→ **Data items**
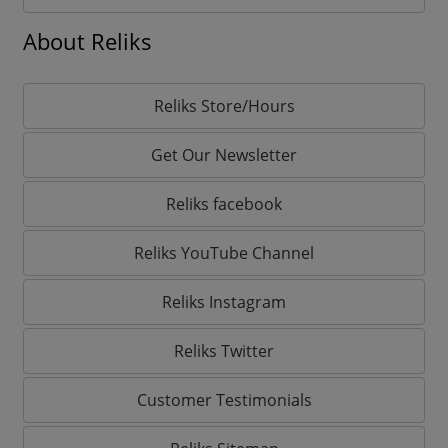
About Reliks
Reliks Store/Hours
Get Our Newsletter
Reliks facebook
Reliks YouTube Channel
Reliks Instagram
Reliks Twitter
Customer Testimonials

→ **PROMPT**
From the line that contains "Reliks YouTube Channel" down to the final line of the entries, print every line exactly as it is, and only those lines.

→ **WRITTEN SOLUTION**
Reliks YouTube Channel
Reliks Instagram
Reliks Twitter
Customer Testimonials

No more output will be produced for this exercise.